RAG Without RAG: How to Make a Content Research Index for Claude

This weekend’s project started with a simple need: collect the transcripts from around 20 YouTube videos from my client’s Youtube channel, for a research corpus. The goal was to accurately use the Youtube data to reference in the content we’re building.

For grabbing transcripts from YouTube, TikTok, or Instagram, Supadata is genuinely the service to use. It just works, which is more than I can say for most transcript APIs I’ve tried.

For those of you now familiar with setting up an MCP server, here’s the easiest setup:

{
  "mcpServers": {
    "@supadata/mcp": {
      "command": "npx",
      "args": ["-y", "@supadata/mcp"],
      "env": {
        "SUPADATA_API_KEY": "YOUR-API-KEY"
      }
    }
  }
}

Anyway. You may have read recent research on how RAG accuracy collapses depending on corpus size. And in any case, most individual projects are far too small for RAG infrastructure! This is why I built a “RAG-free RAG” solution instead.

Whilst building the research corpus for an article series, I documented the work. Here we go!

Why Not Just Use RAG?

Aside from the fact we’re talking about a 100,000 word corpus, I’d come across the Stanford research by accident whilst looking into whether I was missing something obvious. Turns out, RAG isn’t the silver bullet the vendors claim.

The paper: “Hallucination-Free? Assessing the Reliability of Leading AI Legal Research Tools” by Magesh et al. (Stanford, March 2025) tested RAG-based systems from LexisNexis and Thomson Reuters. These are “enterprise-grade” implementations with massive legal databases behind them.

The paper found that the RAG systems in the paper hallucinated 17-33% of the time. Westlaw’s AI-Assisted Research was accurate just 42% of the time, hallucinating nearly twice as often as other tools tested. For legal in particular this is a bad look.

This chart sums it up nicely:

RAG precision collapse at scale — Semantic search accuracy degrades as corpus size grows the retrieval step becomes the bottleneck. Personally anything above 1,000 documents starts to give me the jitters.

Get practical AI tools and workflows delivered weekly.

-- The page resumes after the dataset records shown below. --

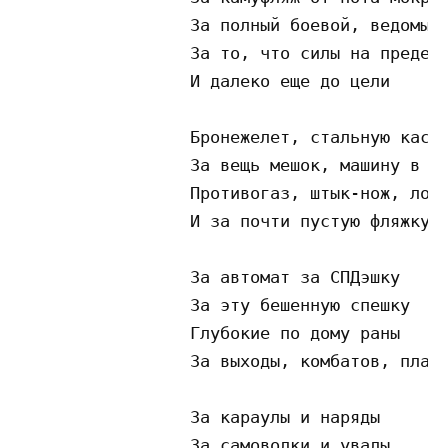
                 За полный боевой, ведомый

                 За то, что силы на пределе
                 И далеко еще до цели

                 Бронежелет, стальную каску
                 За вещь мешок, машину в тр
                 Противогаз, штык-нож, лопа
                 И за почти пустую фляжку

                 За автомат за СПДэшку

                 За эту бешенную спешку

                 Глубокие по дому раны

                 За выходы, комбатов, планы
                 За караулы и наряды

                 За самоволки и увалы
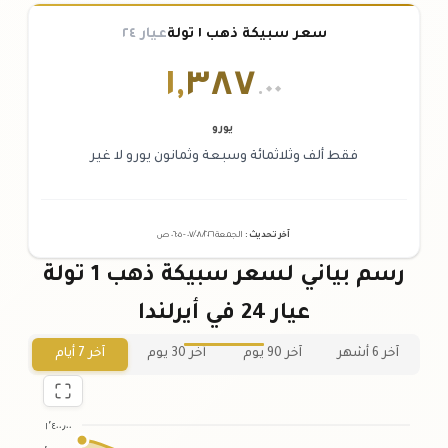
سعر سبيكة ذهب ١ تولة
عيار ٢٤
١
,
٣٨٧
.٠٠
يورو
فقط ألف وثلاثمائة وسبعة وثمانون يورو لا غير
آخر تحديث
:
الجمعة ٠٧
٢٠٢٦ -
/٠٨/
٠٦:٠٥
ص
رسم بياني لسعر سبيكة ذهب 1 تولة
عيار 24 في أيرلندا
آخر 6 أشهر
آخر 90 يوم
آخر 30 يوم
آخر 7 أيام
١٬٤٠٠٫٠٠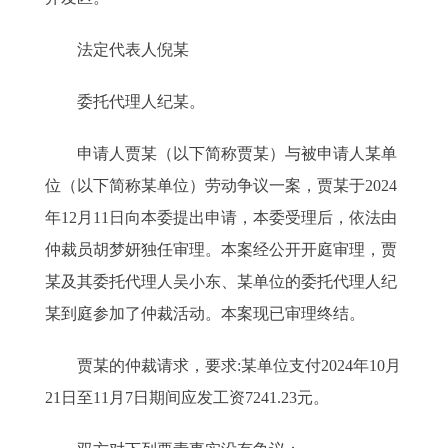
法定代表人倪某
委托代理人纪某。
申请人贾某（以下简称贾某）与被申请人某单
位（以下简称某单位）劳动争议一案，贾某于2024
年12月11日向本委提出申请，本委受理后，依法由
仲裁员胡梦妍独任审理。本案经公开开庭审理，贾
某及其委托代理人吴小东、某单位的委托代理人纪
某到庭参加了仲裁活动。本案现已审理终结。
贾某的仲裁请求，要求:某单位支付2024年10月
21日至11月7日期间应发工资7241.23元。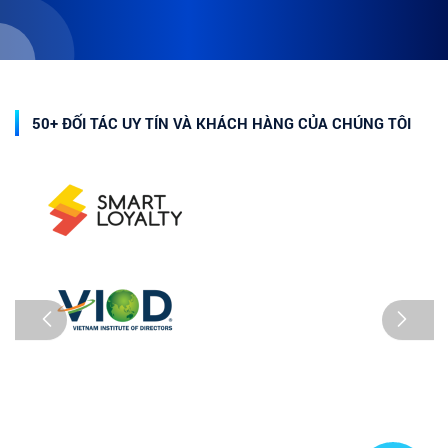
50+ ĐỐI TÁC UY TÍN VÀ KHÁCH HÀNG CỦA CHÚNG TÔI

No spam. Unsubscribe anytime.

RAG adds complexity that only pays off at massive scale with professionally maintained vector databases. If you’re a vendor like Hubspot, and you’ve got the engineering resources to eval the output, OK – but I suspect Hubspot’s documentation sits in the 1-5k documents range anyway. For a local Claude Desktop project with 20 or so transcripts? It’s engineering overkill that introduces failures without getting to deliver on the actual problem.

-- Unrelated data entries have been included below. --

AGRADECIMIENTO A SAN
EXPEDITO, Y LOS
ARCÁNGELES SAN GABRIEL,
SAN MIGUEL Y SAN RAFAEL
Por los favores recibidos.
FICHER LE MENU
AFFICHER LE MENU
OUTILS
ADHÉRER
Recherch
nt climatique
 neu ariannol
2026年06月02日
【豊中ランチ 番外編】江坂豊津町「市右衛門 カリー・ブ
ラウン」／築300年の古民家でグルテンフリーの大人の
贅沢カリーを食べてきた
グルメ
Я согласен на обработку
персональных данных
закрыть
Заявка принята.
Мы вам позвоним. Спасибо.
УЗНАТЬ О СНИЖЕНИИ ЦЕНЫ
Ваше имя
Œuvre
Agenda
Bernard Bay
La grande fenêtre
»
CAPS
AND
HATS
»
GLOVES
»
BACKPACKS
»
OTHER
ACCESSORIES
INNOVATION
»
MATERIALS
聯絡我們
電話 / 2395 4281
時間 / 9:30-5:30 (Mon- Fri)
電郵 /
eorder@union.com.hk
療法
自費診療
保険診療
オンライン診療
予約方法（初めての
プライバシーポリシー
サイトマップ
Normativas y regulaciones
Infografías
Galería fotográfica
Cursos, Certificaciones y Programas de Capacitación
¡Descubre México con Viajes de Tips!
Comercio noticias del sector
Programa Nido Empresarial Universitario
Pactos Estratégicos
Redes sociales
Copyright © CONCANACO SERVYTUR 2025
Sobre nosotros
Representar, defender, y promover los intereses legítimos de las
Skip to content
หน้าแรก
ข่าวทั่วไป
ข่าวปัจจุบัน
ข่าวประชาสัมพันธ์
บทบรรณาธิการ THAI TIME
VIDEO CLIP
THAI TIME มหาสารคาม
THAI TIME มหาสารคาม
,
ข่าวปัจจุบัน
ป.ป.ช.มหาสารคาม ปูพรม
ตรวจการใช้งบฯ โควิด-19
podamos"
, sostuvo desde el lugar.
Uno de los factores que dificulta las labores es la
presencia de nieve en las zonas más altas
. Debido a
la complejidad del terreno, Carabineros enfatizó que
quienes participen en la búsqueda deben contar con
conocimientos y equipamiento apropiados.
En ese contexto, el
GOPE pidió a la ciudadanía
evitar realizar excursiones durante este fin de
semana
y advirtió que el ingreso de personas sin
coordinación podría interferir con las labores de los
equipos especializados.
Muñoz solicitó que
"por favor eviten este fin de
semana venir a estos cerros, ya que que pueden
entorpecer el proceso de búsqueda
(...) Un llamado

If you’re building production systems with thousands of documents and need semantic similarity across dynamic content, RAG absolutely makes sense, and I’ll be covering RAG basics soon. Today’s article is specifically about the simpler case static research collections where you know the structure, or can at least set the context around it.

Prerequisites: Basic understanding of JSON structure and Claude Desktop projects with document collections. Understanding how to setup an MCP (today’s MCPs are Desktop Commander and Supadata – the Desktop Commander article will tell you how to install an MCP.)

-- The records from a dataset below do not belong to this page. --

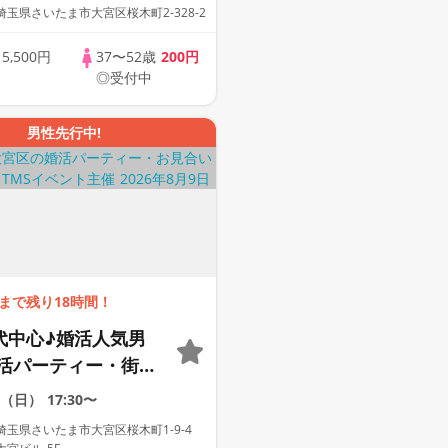
玉県さいたま市大宮区桜木町2-328-2
歳
5,500円
37〜52歳
200円
◎受付中
男性先行中!
まで残り18時間！
0代中心♪婚活人気男
活パーティー・街コ
剣な出会い～
9（日）
17:30〜
玉県さいたま市大宮区桜木町1-9-4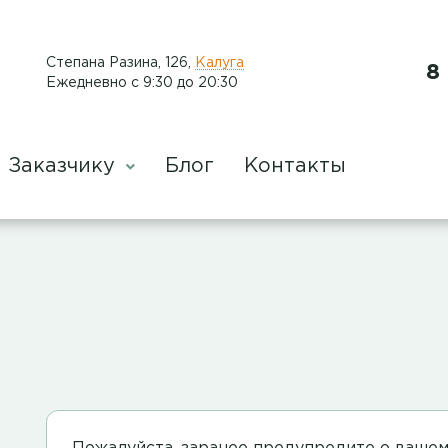
​Степана Разина, 126
,
Калуга
8
Ежедневно с 9:30 до 20:30
Заказчику
Блог
Контакты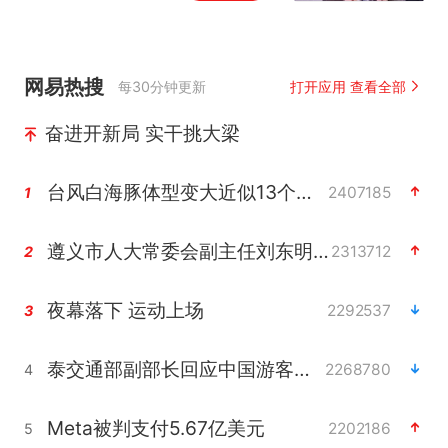
网易热搜
每30分钟更新
打开应用 查看全部
奋进开新局 实干挑大梁
台风白海豚体型变大近似13个浙江面积
2407185
1
遵义市人大常委会副主任刘东明被查
2313712
2
夜幕落下 运动上场
2292537
3
泰交通部副部长回应中国游客遭歧视
2268780
4
Meta被判支付5.67亿美元
2202186
5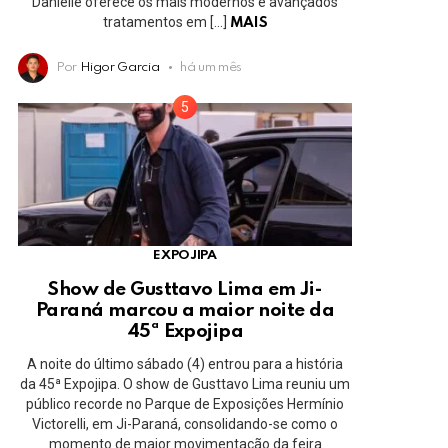
Danielle oferece os mais modernos e avançados
tratamentos em […]
MAIS
Por
Higor Garcia
há um mês
EXPOJIPA
Show de Gusttavo Lima em Ji-
Paraná marcou a maior noite da
45ª Expojipa
A noite do último sábado (4) entrou para a história
da 45ª Expojipa. O show de Gusttavo Lima reuniu um
público recorde no Parque de Exposições Hermínio
Victorelli, em Ji-Paraná, consolidando-se como o
momento de maior movimentação da feira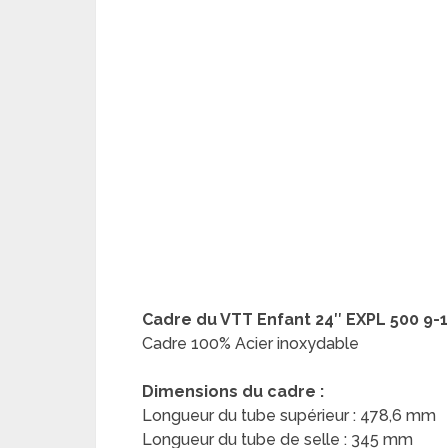
Cadre du
VTT Enfant 24″ EXPL 500 9-1
Cadre 100% Acier inoxydable
Dimensions du cadre :
Longueur du tube supérieur : 478,6 mm
Longueur du tube de selle : 345 mm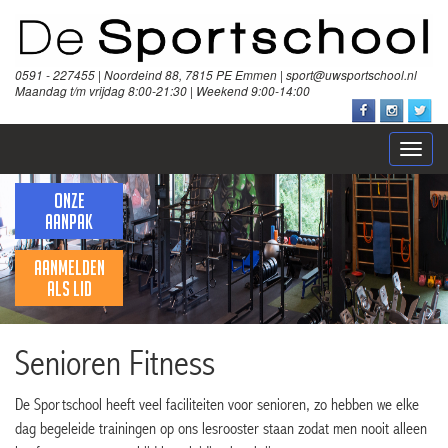
0591 - 227455 | Noordeind 88, 7815 PE Emmen | sport@uwsportschool.nl
Maandag t/m vrijdag 8:00-21:30 | Weekend 9:00-14:00
Open
naviga
ONZE
AANPAK
AANMELDEN
ALS LID
Senioren Fitness
De Sportschool heeft veel faciliteiten voor senioren, zo hebben we elke
dag begeleide trainingen op ons lesrooster staan zodat men nooit alleen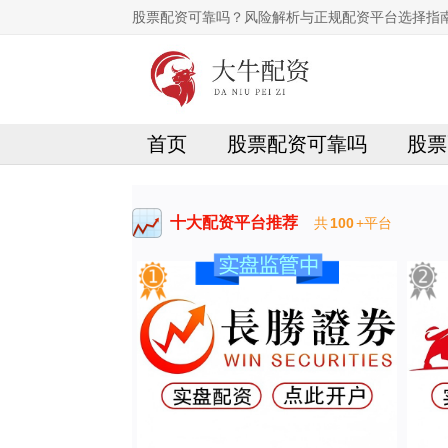
股票配资可靠吗？风险解析与正规配资平台选择指
首页
股票配资可靠吗
股票
十大配资平台推荐
共
100
+平台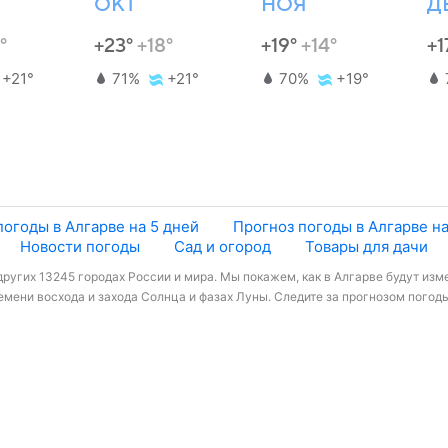
ОКТ
НОЯ
Д
°
+23°
+18°
+19°
+14°
+1
+21°
71%
+21°
70%
+19°
погоды в Алгарве на 5 дней
Прогноз погоды в Алгарве на
Новости погоды
Сад и огород
Товары для дачи
других 13245 городах России и мира. Мы покажем, как в Алгарве будут изме
мени восхода и захода Солнца и фазах Луны. Следите за прогнозом погоды 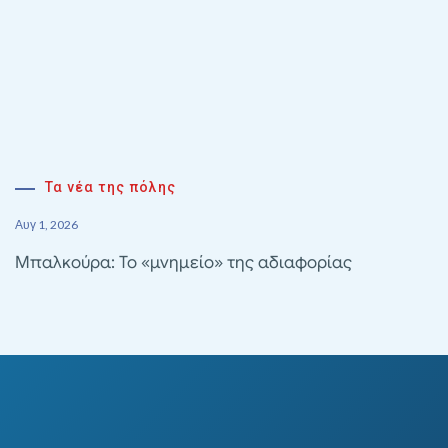
Τα νέα της πόλης
Αυγ 1, 2026
Μπαλκούρα: Το «μνημείο» της αδιαφορίας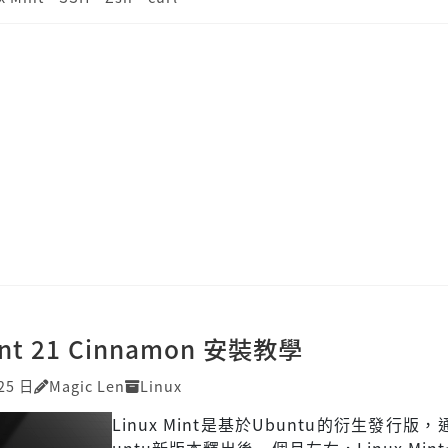
int 21 Cinnamon 安裝教學
25 日
Magic Len
Linux
Linux Mint是基於Ubuntu的衍生發行版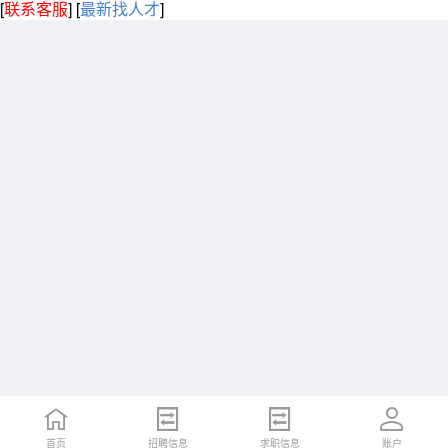
[
联系客服
]
[
最新找人才
]
首页
招聘信息
求职信息
账户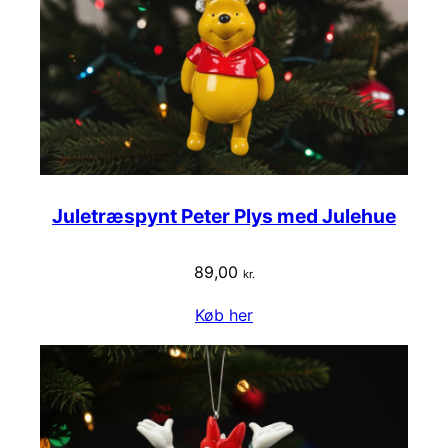
Juletræspynt Peter Plys med Julehue
89,00
kr.
Køb her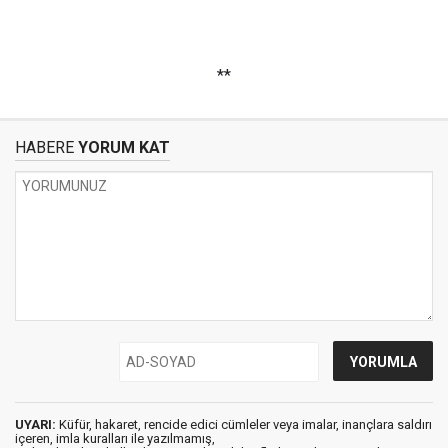
**
HABERE
YORUM KAT
UYARI:
Küfür, hakaret, rencide edici cümleler veya imalar, inançlara saldırı
içeren, imla kuralları ile yazılmamış,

Problematic, Yet Simple Indexes

Obviously, you need to download each transcript and save in a set working directory. As part of the prompt (which needed repeating several times to fetch all transcripts) I started with a basic index.md file listing transcript filenames and topics. It looked like this:

# Research Index

- yt-001-trail-braking.txt - Trail braking technique
- yt-002-throttle-control.txt - Balancing throttle in slow corners
- yt-003-slip-angle.txt - Slip angle theory
- And so on...

This doesn’t work well.

Can’t query relationships – Which transcripts complement each other? No idea.
No insights stored – Have to re-read entire files to extract key points
No technical depth – Can’t filter beginner vs advanced content
Token waste persists – Still have to load multiple files to find what you need

A simple index is just a table of contents. It doesn’t capture the structure of your knowledge base. The really big problem is if you cite the index.md file in your prompt there’s such a strong chance the AI will set out to read all 100,000 words which will put you in the context window sinbin.

Solution: A Two-Tier Metadata System

So, after downloading the entire transcript folder, I built two files that work together:

research-index.json – Machine-readable metadata with searchable fields
research-guide.md – Human-readable clusters, examples, and strategies

The prompt was really simple, but it’s a bit long to paste into WordPress – here it is.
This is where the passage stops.